Start of DATA SHOWN

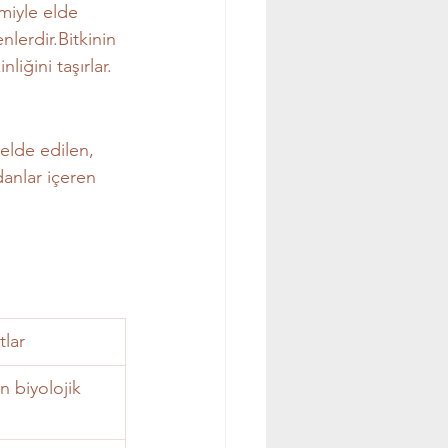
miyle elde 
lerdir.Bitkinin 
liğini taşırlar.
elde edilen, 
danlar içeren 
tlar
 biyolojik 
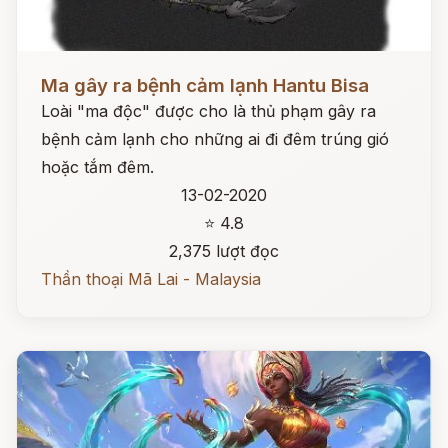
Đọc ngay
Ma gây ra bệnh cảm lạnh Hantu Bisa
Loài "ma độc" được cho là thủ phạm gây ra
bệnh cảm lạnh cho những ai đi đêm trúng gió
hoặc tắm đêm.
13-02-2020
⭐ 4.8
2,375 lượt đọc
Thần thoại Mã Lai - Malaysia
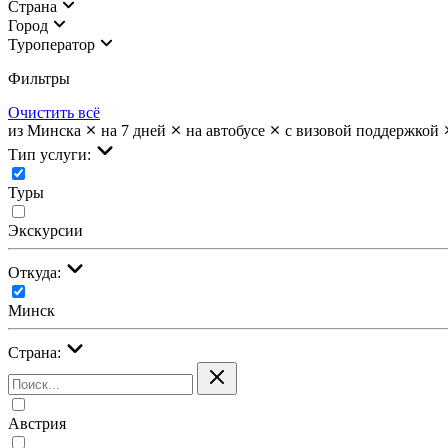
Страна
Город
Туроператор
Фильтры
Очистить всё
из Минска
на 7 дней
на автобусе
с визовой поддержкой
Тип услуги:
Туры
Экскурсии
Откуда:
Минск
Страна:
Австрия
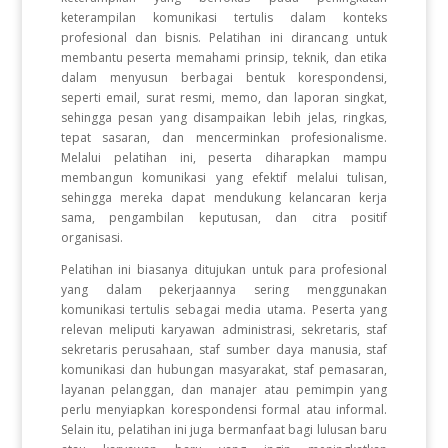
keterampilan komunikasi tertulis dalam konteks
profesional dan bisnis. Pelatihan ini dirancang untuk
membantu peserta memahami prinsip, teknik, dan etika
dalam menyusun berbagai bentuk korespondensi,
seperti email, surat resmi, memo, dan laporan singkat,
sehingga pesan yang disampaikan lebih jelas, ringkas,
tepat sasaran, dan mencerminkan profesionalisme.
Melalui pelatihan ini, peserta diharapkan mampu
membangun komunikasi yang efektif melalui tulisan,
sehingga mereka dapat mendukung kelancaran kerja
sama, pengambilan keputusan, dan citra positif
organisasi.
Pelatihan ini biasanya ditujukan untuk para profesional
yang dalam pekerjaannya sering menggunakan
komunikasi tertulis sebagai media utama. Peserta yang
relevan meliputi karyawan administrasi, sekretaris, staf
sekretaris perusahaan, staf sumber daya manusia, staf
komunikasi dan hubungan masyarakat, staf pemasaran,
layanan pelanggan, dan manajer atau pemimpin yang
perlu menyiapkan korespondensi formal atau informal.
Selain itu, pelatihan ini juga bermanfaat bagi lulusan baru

End of DATA SHOWN

**WHAT YOU WILL DO:** Quote the preceding records in their entirety, excluding every picture.

**REPLY TO THE TASK:**
miyle elde 
lerdir.Bitkinin 
liğini taşırlar.
elde edilen, 
danlar içeren 
tlar
 biyolojik 
Đọc ngay
Ma gây ra bệnh cảm lạnh Hantu Bisa
Loài "ma độc" được cho là thủ phạm gây ra
bệnh cảm lạnh cho những ai đi đêm trúng gió
hoặc tắm đêm.
13-02-2020
⭐ 4.8
2,375 lượt đọc
Thần thoại Mã Lai - Malaysia
Страна
Город
Туроператор
Фильтры
Очистить всё
из Минска
на 7 дней
на автобусе
с визовой поддержкой
Тип услуги:
Туры
Экскурсии
Откуда:
Минск
Страна:
Австрия
keterampilan komunikasi tertulis dalam konteks
profesional dan bisnis. Pelatihan ini dirancang untuk
membantu peserta memahami prinsip, teknik, dan etika
dalam menyusun berbagai bentuk korespondensi,
seperti email, surat resmi, memo, dan laporan singkat,
sehingga pesan yang disampaikan lebih jelas, ringkas,
tepat sasaran, dan mencerminkan profesionalisme.
Melalui pelatihan ini, peserta diharapkan mampu
membangun komunikasi yang efektif melalui tulisan,
sehingga mereka dapat mendukung kelancaran kerja
sama, pengambilan keputusan, dan citra positif
organisasi.
Pelatihan ini biasanya ditujukan untuk para profesional
yang dalam pekerjaannya sering menggunakan
komunikasi tertulis sebagai media utama. Peserta yang
relevan meliputi karyawan administrasi, sekretaris, staf
sekretaris perusahaan, staf sumber daya manusia, staf
komunikasi dan hubungan masyarakat, staf pemasaran,
layanan pelanggan, dan manajer atau pemimpin yang
perlu menyiapkan korespondensi formal atau informal.
Selain itu, pelatihan ini juga bermanfaat bagi lulusan baru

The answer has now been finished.